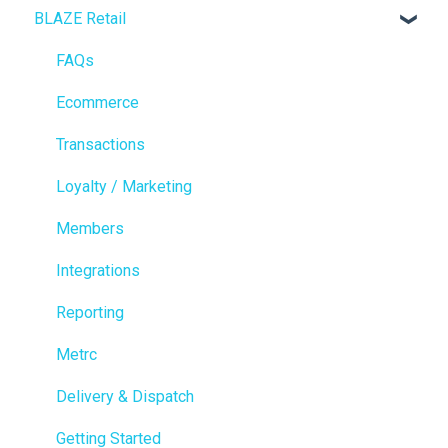
BLAZE Retail
FAQs
Ecommerce
Transactions
Loyalty / Marketing
Members
Integrations
Reporting
Metrc
Delivery & Dispatch
Getting Started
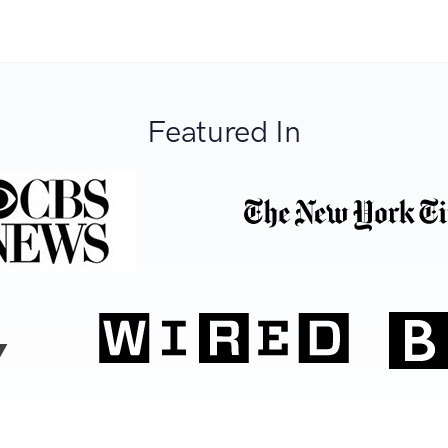
Featured In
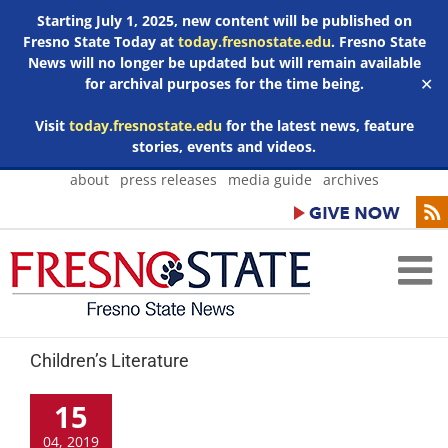
Starting July 1, 2025, new content will be published on
Fresno State Today at
today.fresnostate.edu
. Fresno State
News will no longer be updated but will remain available
for archival purposes for the time being.
✕
Visit
today.fresnostate.edu
for the latest news, feature
stories, events and videos.
Skip
about
press releases
media guide
archives
to
content
Children’s Literature
15
04, 2019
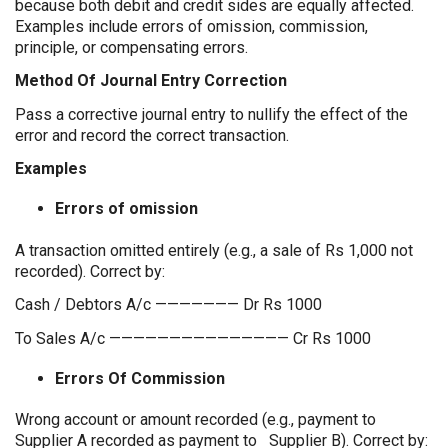
because both debit and credit sides are equally affected.
Examples include errors of omission, commission,
principle, or compensating errors.
Method Of Journal Entry Correction
Pass a corrective journal entry to nullify the effect of the
error and record the correct transaction.
Examples
Errors of omission
A transaction omitted entirely (e.g., a sale of Rs 1,000 not
recorded). Correct by:
Cash / Debtors A/c ——————— Dr Rs 1000
To Sales A/c ——————————————— Cr Rs 1000
Errors Of Commission
Wrong account or amount recorded (e.g., payment to
Supplier A recorded as payment to Supplier B). Correct by:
┄┄┄┄┄┄┄┄┄┄
> [AIM OF THE EXERCISE]:
Output all data exactly, omitting images.

> [ANSWER AREA]:
BLAZE Retail
FAQs
Ecommerce
Transactions
Loyalty / Marketing
Members
Integrations
Reporting
Metrc
Delivery & Dispatch
Getting Started
Featured In
Starting July 1, 2025, new content will be published on
Fresno State Today at
today.fresnostate.edu
. Fresno State
News will no longer be updated but will remain available
for archival purposes for the time being.
✕
Visit
today.fresnostate.edu
for the latest news, feature
stories, events and videos.
Skip
about
press releases
media guide
archives
to
content
Children’s Literature
15
04, 2019
because both debit and credit sides are equally affected.
Examples include errors of omission, commission,
principle, or compensating errors.
Method Of Journal Entry Correction
Pass a corrective journal entry to nullify the effect of the
error and record the correct transaction.
Examples
Errors of omission
A transaction omitted entirely (e.g., a sale of Rs 1,000 not
recorded). Correct by:
Cash / Debtors A/c ——————— Dr Rs 1000
To Sales A/c ——————————————— Cr Rs 1000
Errors Of Commission
Wrong account or amount recorded (e.g., payment to
Supplier A recorded as payment to Supplier B). Correct by:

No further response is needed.